Date of Award:

5-2009

Document Type:

Thesis

Degree Name:

Master of Science (MS)

Department:

Nutrition, Dietetics, and Food Sciences

Advisor/Chair:

Silvana Martini

Abstract

In addition to the contribution of lipids to food texture and aroma, the effect of lipids on taste perception is now commonly studied. It has been found that lipids may affect taste perception through lipid composition (i.e., cis-polyunsaturated fatty acids).

This study assessed the effect of lipid composition on the recognition thresholds of the basic tastes (i.e., sour, umami, bitter, salty, sweet) in emulsion model systems as well as taste intensities perceived at low suprathreshold concentrations. Taste thresholds and intensities in corresponding aqueous systems were determined for comparison. To evaluate the effect of lipid chemical composition on tastant detection, 20% oil emulsions were formulated with either anhydrous milk fat, soybean oil, or a blend comprised of a 1:1 ratio (by weight) of milk fat and soybean oil. Prior to taste testing, emulsions were deemed to have the necessary physicochemical characteristics (i.e., stability, pH, droplet size, viscosity) for use in taste experiments. Thresholds were determined according to the ASTM forced-choice ascending concentration series method using 11 trained panelists. Taste intensities were rated on a numerical scale of zero to 15 by 10 trained panelists.

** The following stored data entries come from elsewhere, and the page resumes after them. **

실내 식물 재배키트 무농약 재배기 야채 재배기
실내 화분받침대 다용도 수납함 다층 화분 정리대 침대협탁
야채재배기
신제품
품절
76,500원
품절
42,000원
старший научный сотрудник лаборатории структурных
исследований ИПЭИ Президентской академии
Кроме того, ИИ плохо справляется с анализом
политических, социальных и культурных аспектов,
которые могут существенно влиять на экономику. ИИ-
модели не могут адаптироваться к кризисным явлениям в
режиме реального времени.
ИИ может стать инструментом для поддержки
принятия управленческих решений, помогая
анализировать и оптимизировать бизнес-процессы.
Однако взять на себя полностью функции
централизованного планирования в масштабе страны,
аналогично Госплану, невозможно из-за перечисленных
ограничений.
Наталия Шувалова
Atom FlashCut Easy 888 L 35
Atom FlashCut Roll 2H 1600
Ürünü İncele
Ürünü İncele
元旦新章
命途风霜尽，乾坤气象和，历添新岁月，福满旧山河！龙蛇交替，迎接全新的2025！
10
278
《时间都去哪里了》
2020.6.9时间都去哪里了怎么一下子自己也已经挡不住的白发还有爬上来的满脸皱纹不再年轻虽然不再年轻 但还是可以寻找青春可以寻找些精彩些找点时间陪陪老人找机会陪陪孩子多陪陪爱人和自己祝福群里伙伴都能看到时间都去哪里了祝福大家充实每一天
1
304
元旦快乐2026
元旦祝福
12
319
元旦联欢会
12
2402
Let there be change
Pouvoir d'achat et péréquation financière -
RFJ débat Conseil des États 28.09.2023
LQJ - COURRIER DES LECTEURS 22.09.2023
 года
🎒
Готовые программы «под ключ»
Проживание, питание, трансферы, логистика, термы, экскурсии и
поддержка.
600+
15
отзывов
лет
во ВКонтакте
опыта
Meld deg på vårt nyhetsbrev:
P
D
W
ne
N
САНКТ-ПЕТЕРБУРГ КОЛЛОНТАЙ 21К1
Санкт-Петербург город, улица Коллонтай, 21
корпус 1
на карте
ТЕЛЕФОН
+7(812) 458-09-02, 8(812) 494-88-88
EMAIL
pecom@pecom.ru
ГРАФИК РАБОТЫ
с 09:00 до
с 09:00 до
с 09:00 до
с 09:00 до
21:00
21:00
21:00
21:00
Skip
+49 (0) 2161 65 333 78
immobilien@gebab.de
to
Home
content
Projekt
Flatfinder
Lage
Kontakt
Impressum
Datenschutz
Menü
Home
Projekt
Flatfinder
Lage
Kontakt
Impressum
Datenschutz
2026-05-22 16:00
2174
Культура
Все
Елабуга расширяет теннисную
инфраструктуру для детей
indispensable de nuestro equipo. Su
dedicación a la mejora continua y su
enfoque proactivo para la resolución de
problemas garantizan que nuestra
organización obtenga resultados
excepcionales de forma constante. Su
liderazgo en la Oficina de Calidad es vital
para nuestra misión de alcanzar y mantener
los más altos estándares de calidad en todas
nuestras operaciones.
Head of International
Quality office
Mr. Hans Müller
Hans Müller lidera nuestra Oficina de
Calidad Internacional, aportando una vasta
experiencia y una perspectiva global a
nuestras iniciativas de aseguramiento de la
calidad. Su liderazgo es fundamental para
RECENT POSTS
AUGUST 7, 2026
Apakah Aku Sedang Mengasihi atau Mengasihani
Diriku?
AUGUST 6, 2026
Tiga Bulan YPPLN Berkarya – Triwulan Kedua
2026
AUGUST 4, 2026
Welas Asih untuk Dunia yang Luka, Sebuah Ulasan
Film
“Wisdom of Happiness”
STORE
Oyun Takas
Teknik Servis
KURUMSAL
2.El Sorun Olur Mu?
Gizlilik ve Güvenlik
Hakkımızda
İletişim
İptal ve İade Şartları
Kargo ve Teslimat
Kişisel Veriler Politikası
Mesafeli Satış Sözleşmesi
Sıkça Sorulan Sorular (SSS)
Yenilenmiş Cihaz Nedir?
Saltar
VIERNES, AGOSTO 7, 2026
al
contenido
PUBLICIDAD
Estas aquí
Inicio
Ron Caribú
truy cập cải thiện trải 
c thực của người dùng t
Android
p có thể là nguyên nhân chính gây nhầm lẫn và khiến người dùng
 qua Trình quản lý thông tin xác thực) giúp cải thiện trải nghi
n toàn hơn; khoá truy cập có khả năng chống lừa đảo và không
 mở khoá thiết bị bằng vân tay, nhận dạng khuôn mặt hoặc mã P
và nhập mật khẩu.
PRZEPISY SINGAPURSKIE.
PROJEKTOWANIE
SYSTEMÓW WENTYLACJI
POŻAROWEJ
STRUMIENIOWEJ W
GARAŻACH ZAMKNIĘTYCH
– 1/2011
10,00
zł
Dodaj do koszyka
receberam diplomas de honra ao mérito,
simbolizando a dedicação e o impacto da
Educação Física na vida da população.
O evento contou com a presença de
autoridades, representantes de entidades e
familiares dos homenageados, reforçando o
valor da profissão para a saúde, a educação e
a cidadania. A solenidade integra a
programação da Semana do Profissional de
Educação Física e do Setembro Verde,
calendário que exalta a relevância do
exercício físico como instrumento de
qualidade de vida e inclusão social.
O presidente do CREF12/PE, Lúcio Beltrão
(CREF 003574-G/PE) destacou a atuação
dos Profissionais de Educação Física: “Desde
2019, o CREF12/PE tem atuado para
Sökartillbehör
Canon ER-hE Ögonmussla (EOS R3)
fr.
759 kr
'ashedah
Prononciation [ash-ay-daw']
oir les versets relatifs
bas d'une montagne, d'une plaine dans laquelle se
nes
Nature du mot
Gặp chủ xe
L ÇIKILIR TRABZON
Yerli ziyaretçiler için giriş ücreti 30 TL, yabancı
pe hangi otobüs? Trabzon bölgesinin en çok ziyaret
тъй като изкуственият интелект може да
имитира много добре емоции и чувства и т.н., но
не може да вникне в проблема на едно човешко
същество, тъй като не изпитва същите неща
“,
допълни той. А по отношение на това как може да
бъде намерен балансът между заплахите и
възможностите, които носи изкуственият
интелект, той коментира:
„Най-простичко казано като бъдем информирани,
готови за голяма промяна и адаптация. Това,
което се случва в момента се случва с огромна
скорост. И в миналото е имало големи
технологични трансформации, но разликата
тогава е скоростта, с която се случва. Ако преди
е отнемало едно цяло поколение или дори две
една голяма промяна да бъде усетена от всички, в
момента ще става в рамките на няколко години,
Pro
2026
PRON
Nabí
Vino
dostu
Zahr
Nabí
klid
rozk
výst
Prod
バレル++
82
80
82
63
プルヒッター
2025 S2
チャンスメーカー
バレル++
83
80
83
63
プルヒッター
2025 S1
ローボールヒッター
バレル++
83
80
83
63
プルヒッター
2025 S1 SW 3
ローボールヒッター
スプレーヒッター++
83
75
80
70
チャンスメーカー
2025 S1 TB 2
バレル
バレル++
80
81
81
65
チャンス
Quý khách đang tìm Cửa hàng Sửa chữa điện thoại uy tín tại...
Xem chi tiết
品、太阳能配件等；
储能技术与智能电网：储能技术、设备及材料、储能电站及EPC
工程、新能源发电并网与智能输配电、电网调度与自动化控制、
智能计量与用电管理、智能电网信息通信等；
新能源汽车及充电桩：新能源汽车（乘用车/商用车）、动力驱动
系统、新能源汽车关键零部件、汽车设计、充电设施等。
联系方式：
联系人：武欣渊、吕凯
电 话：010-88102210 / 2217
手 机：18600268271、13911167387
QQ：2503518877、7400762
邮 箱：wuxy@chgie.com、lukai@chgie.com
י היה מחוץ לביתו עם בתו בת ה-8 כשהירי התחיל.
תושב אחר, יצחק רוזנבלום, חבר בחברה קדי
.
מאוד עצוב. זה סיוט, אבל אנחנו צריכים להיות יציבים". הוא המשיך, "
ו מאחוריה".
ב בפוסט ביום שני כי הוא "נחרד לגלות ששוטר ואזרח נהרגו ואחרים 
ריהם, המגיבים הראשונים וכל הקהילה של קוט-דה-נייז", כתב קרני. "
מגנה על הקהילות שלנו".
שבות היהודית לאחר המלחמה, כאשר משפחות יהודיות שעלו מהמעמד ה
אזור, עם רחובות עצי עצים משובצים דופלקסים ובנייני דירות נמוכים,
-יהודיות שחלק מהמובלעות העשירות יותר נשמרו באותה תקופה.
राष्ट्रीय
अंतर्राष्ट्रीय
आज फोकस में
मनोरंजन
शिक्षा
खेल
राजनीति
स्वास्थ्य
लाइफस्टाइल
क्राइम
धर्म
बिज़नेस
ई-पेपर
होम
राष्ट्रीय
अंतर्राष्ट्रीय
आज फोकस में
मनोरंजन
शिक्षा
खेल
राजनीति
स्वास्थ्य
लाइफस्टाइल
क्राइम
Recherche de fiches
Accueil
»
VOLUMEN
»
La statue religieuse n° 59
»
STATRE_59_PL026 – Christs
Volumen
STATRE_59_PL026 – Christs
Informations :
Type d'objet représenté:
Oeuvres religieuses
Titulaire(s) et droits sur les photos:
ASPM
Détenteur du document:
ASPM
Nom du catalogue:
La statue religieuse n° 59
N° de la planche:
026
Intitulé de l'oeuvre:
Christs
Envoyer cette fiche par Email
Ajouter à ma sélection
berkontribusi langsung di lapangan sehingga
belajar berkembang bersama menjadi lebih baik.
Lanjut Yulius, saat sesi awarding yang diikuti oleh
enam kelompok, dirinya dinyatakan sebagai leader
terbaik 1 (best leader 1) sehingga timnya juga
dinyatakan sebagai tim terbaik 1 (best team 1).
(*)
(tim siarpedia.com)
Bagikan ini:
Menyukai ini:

As expected, aqueous thresholds were generally lower than those of respective emulsions; however, these differences were not always found to be significant. Though lipid composition affected emulsion thresholds slightly for all tastes except bitter, a significant relationship between thresholds and fat composition was not established. Taste intensity appears to increase proportionally to increases in tastant concentration at suprathreshold concentrations near recognition threshold. Some results from taste intensity experiments indicate that fatty acid composition may be influencing results, but the implications are unclear based upon these experiments. These results suggest that the role of lipids in taste perception is more complex than simply correlating with an increase in polyunsaturated fatty acids in general.